++++ Dataset records ++++

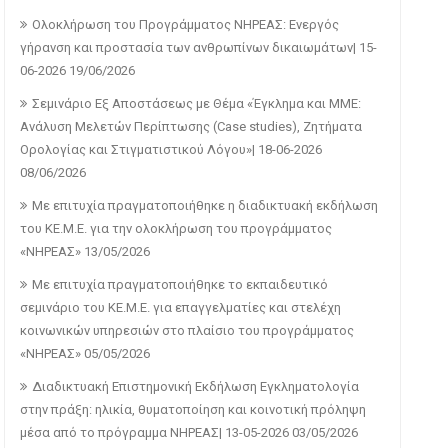
Ολοκλήρωση του Προγράμματος ΝΗΡΕΑΣ: Ενεργός
γήρανση και προστασία των ανθρωπίνων δικαιωμάτων| 15-
06-2026
19/06/2026
Σεμινάριο Εξ Αποστάσεως με Θέμα «Έγκλημα και ΜΜΕ:
Ανάλυση Μελετών Περίπτωσης (Case studies), Ζητήματα
Ορολογίας και Στιγματιστικού Λόγου»| 18-06-2026
08/06/2026
Με επιτυχία πραγματοποιήθηκε η διαδικτυακή εκδήλωση
του ΚΕ.Μ.Ε. για την ολοκλήρωση του προγράμματος
«ΝΗΡΕΑΣ»
13/05/2026
Με επιτυχία πραγματοποιήθηκε το εκπαιδευτικό
σεμινάριο του ΚΕ.Μ.Ε. για επαγγελματίες και στελέχη
κοινωνικών υπηρεσιών στο πλαίσιο του προγράμματος
«ΝΗΡΕΑΣ»
05/05/2026
Διαδικτυακή Επιστημονική Εκδήλωση Εγκληματολογία
στην πράξη: ηλικία, θυματοποίηση και κοινοτική πρόληψη
μέσα από το πρόγραμμα ΝΗΡΕΑΣ| 13-05-2026
03/05/2026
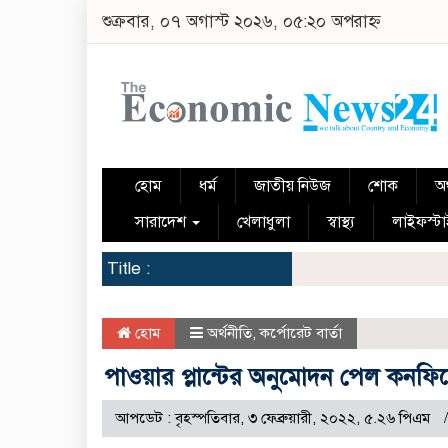
শুক্রবার, ০৭ অগাস্ট ২০২৬, ০৫:২০ অপরাহ্ন
হোম
ধর্ম
জাতীয় নিউজ
শোক
অর
সারাদেশ
খেলাধুলা
স্বাস্থ্য
লাইফস্ট
Title :
হোম
অর্থনীতি
,
কর্পোরেট বার্তা
পাওয়ার প্লান্টের অনুমোদন পেল কনফিডে
আপডেট : বৃহস্পতিবার, ৩ ফেব্রুয়ারী, ২০২২, ৫.২৬ পিএম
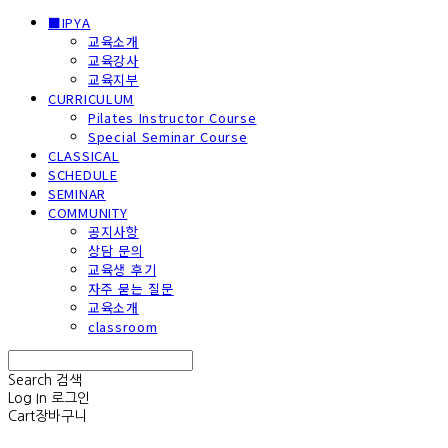
■IPYA
교육소개
교육강사
교육지부
CURRICULUM
Pilates Instructor Course
Special Seminar Course
CLASSICAL
SCHEDULE
SEMINAR
COMMUNITY
공지사항
상담 문의
교육생 후기
자주 묻는 질문
교육소개
classroom
Search
검색
Log In
로그인
Cart
장바구니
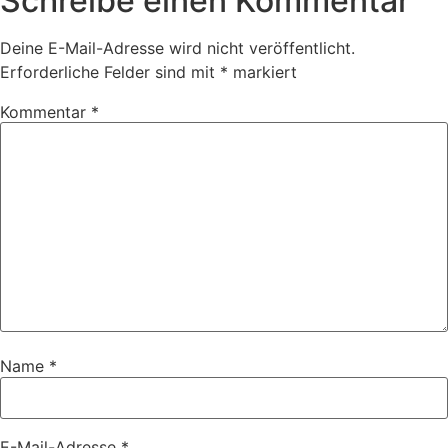
Schreibe einen Kommentar
Deine E-Mail-Adresse wird nicht veröffentlicht.
Erforderliche Felder sind mit
*
markiert
Kommentar
*
Name
*
E-Mail-Adresse
*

++++

§ Work instruction: Copy each line of the records that contains the word "Mail".

§ Expected answer:
Deine E-Mail-Adresse wird nicht veröffentlicht.
E-Mail-Adresse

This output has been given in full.